*TASK REQUIREMENTS*. Scan the records for lines with the word "will", and copy every such line.
+++ DATA +++
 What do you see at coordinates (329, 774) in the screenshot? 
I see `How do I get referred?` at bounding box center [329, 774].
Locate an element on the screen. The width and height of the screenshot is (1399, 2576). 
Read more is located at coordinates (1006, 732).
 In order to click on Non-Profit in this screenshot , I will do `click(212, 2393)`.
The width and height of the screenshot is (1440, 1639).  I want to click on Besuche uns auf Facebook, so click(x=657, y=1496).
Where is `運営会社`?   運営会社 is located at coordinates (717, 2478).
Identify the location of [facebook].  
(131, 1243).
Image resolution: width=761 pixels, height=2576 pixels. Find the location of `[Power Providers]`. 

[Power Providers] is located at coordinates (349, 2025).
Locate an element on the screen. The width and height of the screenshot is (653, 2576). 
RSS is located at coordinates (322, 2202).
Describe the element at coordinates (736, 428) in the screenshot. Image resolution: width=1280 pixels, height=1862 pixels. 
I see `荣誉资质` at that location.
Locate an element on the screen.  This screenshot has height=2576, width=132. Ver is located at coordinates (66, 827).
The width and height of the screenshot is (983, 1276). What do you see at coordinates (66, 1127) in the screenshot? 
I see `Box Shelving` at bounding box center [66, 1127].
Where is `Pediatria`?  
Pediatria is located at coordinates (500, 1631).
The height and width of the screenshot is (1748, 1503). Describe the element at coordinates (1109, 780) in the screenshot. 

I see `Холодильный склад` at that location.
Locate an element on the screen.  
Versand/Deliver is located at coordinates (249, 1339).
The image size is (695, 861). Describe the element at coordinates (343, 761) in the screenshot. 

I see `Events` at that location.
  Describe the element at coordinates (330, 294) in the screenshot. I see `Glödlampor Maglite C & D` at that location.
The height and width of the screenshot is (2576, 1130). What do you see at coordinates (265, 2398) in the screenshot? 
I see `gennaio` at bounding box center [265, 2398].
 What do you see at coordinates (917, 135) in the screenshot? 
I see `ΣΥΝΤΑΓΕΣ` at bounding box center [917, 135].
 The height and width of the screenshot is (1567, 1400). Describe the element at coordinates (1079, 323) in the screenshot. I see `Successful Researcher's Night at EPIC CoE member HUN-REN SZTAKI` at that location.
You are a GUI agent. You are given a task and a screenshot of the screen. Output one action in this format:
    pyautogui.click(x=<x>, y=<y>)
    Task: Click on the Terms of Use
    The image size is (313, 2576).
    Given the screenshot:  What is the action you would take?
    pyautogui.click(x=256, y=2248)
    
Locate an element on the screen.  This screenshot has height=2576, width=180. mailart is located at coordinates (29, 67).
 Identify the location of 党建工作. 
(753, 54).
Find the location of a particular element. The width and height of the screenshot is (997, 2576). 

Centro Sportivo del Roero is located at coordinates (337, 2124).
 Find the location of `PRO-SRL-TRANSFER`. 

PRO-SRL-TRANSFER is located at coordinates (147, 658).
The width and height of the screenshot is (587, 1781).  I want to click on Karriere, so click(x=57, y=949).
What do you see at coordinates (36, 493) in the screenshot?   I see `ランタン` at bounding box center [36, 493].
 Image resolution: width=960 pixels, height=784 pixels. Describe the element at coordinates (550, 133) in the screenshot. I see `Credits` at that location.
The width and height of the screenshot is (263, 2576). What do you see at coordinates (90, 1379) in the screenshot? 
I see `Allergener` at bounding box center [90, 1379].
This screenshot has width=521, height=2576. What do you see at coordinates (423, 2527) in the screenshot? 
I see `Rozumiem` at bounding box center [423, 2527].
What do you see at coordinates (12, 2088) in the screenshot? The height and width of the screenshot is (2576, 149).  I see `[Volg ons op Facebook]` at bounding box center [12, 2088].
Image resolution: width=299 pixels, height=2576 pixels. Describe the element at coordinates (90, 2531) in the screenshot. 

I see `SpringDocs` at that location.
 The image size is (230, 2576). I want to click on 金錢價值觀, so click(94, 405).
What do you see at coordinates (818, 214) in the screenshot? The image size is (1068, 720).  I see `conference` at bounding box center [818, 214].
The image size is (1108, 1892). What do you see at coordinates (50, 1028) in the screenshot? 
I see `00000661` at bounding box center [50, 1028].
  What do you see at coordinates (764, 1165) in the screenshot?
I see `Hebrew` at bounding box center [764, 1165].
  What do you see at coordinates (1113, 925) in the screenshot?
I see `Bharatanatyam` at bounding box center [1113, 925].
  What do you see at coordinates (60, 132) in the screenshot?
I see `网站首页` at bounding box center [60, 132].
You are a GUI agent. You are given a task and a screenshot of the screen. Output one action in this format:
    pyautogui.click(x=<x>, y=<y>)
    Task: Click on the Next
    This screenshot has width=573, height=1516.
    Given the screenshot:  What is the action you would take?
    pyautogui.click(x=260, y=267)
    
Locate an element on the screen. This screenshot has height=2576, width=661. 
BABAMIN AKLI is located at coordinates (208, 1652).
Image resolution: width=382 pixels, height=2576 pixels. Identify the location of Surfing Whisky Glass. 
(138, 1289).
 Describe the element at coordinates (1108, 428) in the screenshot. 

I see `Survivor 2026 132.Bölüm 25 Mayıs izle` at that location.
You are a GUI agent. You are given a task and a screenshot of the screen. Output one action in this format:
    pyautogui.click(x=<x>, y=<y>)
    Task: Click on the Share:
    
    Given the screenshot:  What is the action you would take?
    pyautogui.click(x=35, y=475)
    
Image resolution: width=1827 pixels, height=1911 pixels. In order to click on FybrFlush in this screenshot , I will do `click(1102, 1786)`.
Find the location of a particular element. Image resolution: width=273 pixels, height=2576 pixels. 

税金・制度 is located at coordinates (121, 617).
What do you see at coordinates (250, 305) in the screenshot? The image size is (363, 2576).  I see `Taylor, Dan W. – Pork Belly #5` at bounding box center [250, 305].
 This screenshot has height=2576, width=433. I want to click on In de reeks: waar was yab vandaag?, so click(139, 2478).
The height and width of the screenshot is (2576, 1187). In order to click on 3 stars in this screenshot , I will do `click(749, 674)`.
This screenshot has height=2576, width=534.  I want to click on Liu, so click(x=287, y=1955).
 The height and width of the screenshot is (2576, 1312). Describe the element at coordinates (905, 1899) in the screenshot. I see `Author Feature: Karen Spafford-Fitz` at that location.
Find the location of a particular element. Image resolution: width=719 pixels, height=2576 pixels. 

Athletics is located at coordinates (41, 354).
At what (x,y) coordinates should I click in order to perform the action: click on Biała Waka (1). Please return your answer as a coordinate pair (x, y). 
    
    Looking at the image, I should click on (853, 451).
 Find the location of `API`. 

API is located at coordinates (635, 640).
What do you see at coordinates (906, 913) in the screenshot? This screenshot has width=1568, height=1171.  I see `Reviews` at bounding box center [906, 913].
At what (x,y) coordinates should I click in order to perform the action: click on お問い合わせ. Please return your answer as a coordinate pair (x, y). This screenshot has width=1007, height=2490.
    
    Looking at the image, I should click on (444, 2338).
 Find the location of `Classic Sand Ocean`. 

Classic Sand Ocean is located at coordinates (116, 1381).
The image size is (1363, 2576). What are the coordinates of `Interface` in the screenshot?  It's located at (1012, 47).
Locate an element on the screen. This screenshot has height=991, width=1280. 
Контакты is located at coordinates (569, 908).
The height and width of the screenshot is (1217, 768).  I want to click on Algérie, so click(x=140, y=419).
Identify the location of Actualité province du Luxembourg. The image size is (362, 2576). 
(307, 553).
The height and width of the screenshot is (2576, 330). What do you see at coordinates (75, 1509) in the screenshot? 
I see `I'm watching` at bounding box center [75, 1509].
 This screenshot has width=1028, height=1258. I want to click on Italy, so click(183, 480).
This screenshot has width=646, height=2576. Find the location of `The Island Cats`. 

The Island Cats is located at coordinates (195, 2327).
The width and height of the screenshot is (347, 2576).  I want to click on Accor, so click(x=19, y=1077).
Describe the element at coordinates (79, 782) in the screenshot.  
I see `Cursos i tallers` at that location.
+++
*OUTPUT BELOW*.
 In order to click on Non-Profit in this screenshot , I will do `click(212, 2393)`.
Image resolution: width=1827 pixels, height=1911 pixels. In order to click on FybrFlush in this screenshot , I will do `click(1102, 1786)`.
The height and width of the screenshot is (2576, 1187). In order to click on 3 stars in this screenshot , I will do `click(749, 674)`.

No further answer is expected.